Die Santander Bank stellt das Positive heraus. Immerhin wurden ja schon über 20 Euro je Anteil ausgeschüttet. Dass der Rest nur ausgeschüttet wird, wenn wirklich annähernd 100% der Immobilien verkauft werden, wird nur indirekt erwähnt. Dafür wird angeboten, dass Geld bei der Bank erneut anzulegen.

 

SEB-Jan2016
So informiert die Santander Bank ihre Kunden über die Situation des Fonds.

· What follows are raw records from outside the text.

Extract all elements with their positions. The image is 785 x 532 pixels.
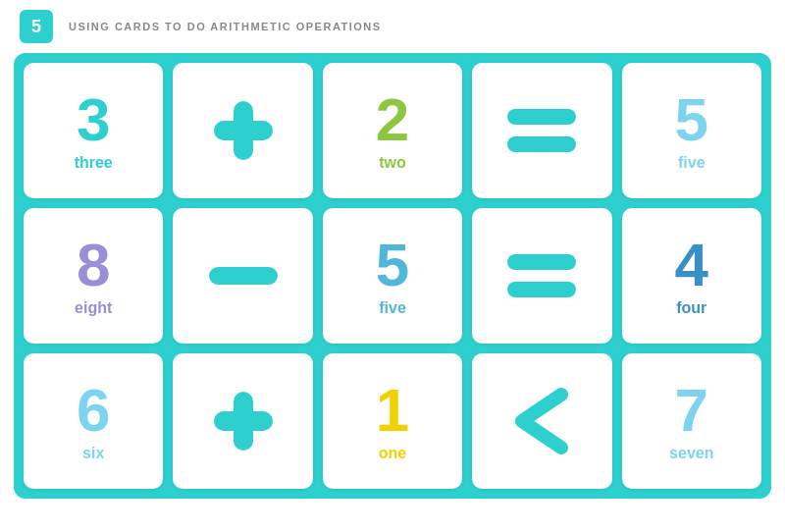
- equals-symbol: [507, 109, 576, 152]
- card-0-2: 2two: [323, 63, 462, 198]
- plus-symbol: [214, 392, 273, 451]
- card-label: one: [379, 445, 406, 462]
- card-number: 2: [376, 89, 409, 150]
- card-1-4: 4four: [622, 208, 761, 344]
- card-1-0: 8eight: [24, 208, 163, 344]
- card-1-2: 5five: [323, 208, 462, 344]
- card-label: eight: [75, 299, 112, 317]
- card-0-4: 5five: [622, 63, 761, 198]
- card-number: 8: [77, 235, 110, 295]
- card-number: 3: [77, 89, 110, 150]
- card-label: five: [379, 299, 406, 317]
- card-0-3: [472, 63, 611, 198]
- card-grid: 3three2two5five8eight5five4four6six1one7…: [24, 63, 761, 489]
- card-label: six: [82, 445, 104, 462]
- card-label: five: [678, 154, 706, 172]
- card-2-0: 6six: [24, 353, 163, 489]
- card-number: 5: [675, 89, 708, 150]
- card-1-1: [173, 208, 312, 344]
- card-0-0: 3three: [24, 63, 163, 198]
- card-number: 7: [675, 380, 708, 441]
- card-2-2: 1one: [323, 353, 462, 489]
- card-2-1: [173, 353, 312, 489]
- header-badge: 5: [20, 10, 53, 43]
- header: 5 USING CARDS TO DO ARITHMETIC OPERATION…: [0, 0, 785, 53]
- card-number: 4: [675, 235, 708, 295]
- card-0-1: [173, 63, 312, 198]
- card-label: seven: [669, 445, 713, 462]
- card-label: three: [75, 154, 113, 172]
- card-label: four: [676, 299, 706, 317]
- card-number: 1: [376, 380, 409, 441]
- card-number: 5: [376, 235, 409, 295]
- card-label: two: [379, 154, 406, 172]
- card-2-3: [472, 353, 611, 489]
- header-title: USING CARDS TO DO ARITHMETIC OPERATIONS: [69, 21, 382, 32]
- less-than-symbol: [507, 387, 576, 455]
- card-1-3: [472, 208, 611, 344]
- equals-symbol: [507, 254, 576, 297]
- plus-symbol: [214, 101, 273, 160]
- minus-symbol: [209, 267, 278, 285]
- card-number: 6: [77, 380, 110, 441]
- main-container: 3three2two5five8eight5five4four6six1one7…: [14, 53, 771, 499]
- card-2-4: 7seven: [622, 353, 761, 489]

Der ehemalige Leiter meiner Hausbank verdrehte dagegen über diese Aussagen nur vielsagend die Augen, als ich ihm davon berichtete.
Ich halte also fest, dass es auch hier wie beim Beginn der Abwicklung unterschiedliche Einschätzungen zur Situation der des Fonds gibt. Die Bewertung meiner Dienstleister ist stets optimistisch. Das könnte allerdings Zweckoptimismus sein. Denn unbeteiligte Finanzprofis sehen das deutlich kritischer.

 

Wer Recht hat, wird sich im Mai 2017 zeigen. Dann muss sich zeigen, ob das was im Moment auf dem Papier steht auch bei den Anlegern ankommt. Wenn ich sehe, was anderen Privatanlegern mit scheinbar guten Geldanlagen (zuletzt German Pellets) oder an den Börsen gerade passiert, dann habe ich Zweifel, am Ende zu den „Gewinnern“ zählen zu können.
Natürlich droht SEB-Immoinvest-Anlegern wie mir kein Totalverlust. Das war bei Analegern von Infinus, Procon oder Lehmann anders. Allerdings habe ich inzwischen den Eindruck, dass auch hier die Anwender erst am Ende herausfinden werden, was wirklich von ihrem Geld übrig bleibt. Es wurden ja bereits Teilbeträge ausgeschüttet und auf dem Papier hält sich der Schaden ja noch in Grenzen.
Ich werde den Verlauf weiter dokumentieren.

Viele Grüße,
V. F. Alle

 

 

Hintergrund: Der Fonds war mir und vielen anderen Anlegern als so sicher wie Festgeld angepriesen worden. Gerichte hatten ihn für mündelsicher erklärt.
Wir sprechen hier also nicht von einer Geldanlage für Börsenzocker, sondern von einer Anlage die Privatanlegern Sicherheit bieten sollte.
Im Gegensatz zu Anlegern mit Lehmann-Zertifikaten wird der mögliche Schaden durch den Fonds für die Kunden des SEB Immoinvest aber erst nach vielen Jahren deutlich. Während Lehmann-Anleger den Schaden direkt erkannten und vor Gericht ziehen konnten, dürfte das für die Anleger des SEB Immoinvest nun anders aussehen. Sie haben durch ich Vertrauen in die Aussagen ihrer Berater und einflussreicher Politiker sowie in die Funktion der Finanzaufsicht (überwacht die Abwicklung) wichtige Einspruchsfristen verpasst.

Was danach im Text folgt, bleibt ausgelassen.